Prince and Great Steward of Scotland are two of the titles of the heir apparent to the throne of the United Kingdom. The current holder of these titles is Prince William, who bears the other Scottish titles of Duke of Rothesay, Earl of Carrick, Lord of the Isles and Baron of Renfrew.

Prince of Scotland
The title "Prince of Scotland" originated in a time when Scotland was a separate kingdom prior to entering a political union with England in 1707. The title was held by the heir apparent to the Scottish throne, in addition to his being Duke of Rothesay, Earl of Carrick, Baron of Renfrew, Lord of the Isles, and Great Steward of Scotland. Before the English and Scottish crowns were united under James VI and I, sources indicate it was intended to be used in much the same way the title "Prince of Wales" was used to designate the heir apparent to the English throne, although the Scottish heir-apparent was addressed only as Duke of Rothesay until that time.

Principality of Scotland
The title originated from a charter granting the Principality of Scotland to the future James I of Scotland, the then heir apparent, on 10 December 1404, by Robert III. During the reign of James III, permanency was enacted to the title. The designation "Principality of Scotland" implied (and implies) not Scotland as a whole but lands in south-western Scotland, in areas such as Renfrewshire, Ayrshire and Kirkcudbrightshire, appropriated as patrimony of the sovereign's eldest son for his maintenance.

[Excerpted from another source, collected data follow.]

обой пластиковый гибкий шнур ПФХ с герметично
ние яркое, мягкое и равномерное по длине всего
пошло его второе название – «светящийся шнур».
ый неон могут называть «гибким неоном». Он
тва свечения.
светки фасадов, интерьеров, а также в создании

In modern times, the prince remains paramount superior in these lands (whilst the Crown serves this role in the rest of Scotland). The Abolition of Feudal Tenure etc. (Scotland) Act 2000, however, abolished most remaining feudal duties and privileges attaching to the principality, leaving the prince's status as mainly titular. Prior to the 2000 Act, the principality was entirely feued out to tenants and brought in a small income. All title deeds in Ayrshire and Renfrewshire are required to be sealed with the prince's seal. Revenue gained from feudal dealings were counted as income for the Duchy of Cornwall, a more substantial estate also held by the monarch's eldest son who is heir apparent.

Great Steward
The Great Stewardship of Scotland was granted to Walter Fitz Alan by David I, and came to the sovereign in 1371, through the accession to the Scottish throne of Robert II, son of Robert the Bruce's daughter, Marjorie, and Walter Stewart, 6th Great Steward of Scotland. Since that date, it has been enjoyed by the sovereign's eldest son.

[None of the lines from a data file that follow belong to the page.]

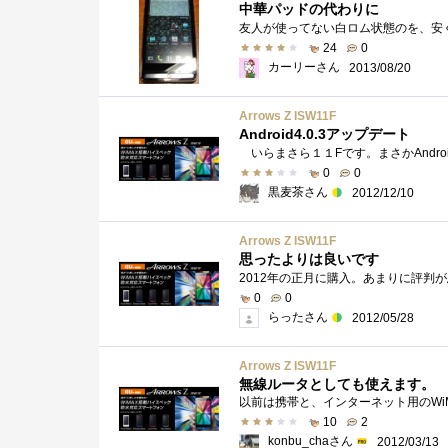
中華パッドの代わりに
24
0
カーリーさん
2013/08/20
Arrows Z ISW11F
Android4.0.3アップデート
0
0
黒麦茶さん
2012/12/10
Arrows Z ISW11F
思ったよりは良いです
0
0
らったさん
2012/05/28
Arrows Z ISW11F
無線ルータとしても使えます。
10
2
konbu_chaさん
2012/03/13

The titles "Prince of Scotland" and "Great Steward of Scotland" are normally conjoined in legislation.

Use of titles
Since James VI also became the King of England and Ireland in 1603, the titles have fallen from habitual use, the holder from then on usually also being Duke of Cornwall, Prince of Wales and Duke of Rothesay, which were preferred, and is now seldom referred to, except as the last in the conventional list of the Prince of Wales's titles.

Similar to the process of Crown consent, Parliament shall not debate whether a bill affecting (directly or by implication) the personal property or interests of the Prince and Great Steward of Scotland be passed or approved unless such consent to those provisions has been signified at a meeting of the Parliament. In the Scottish Parliament, such consent is signified by a member of the Scottish Government.

When the sovereign had no son, there has been uncertainty as to who should bear and use the titles and enjoy the revenues of the principality. Both Mary, Queen of Scots, and George II of Great Britain used the titles and styles, but on the accession of George VI there was a difference between the opinion of the Lord Lyon and the advice given by the Scottish Lords of Appeal to the Garter King of Arms. The matter remains unresolved, but is unlikely to be of practical significance for some time.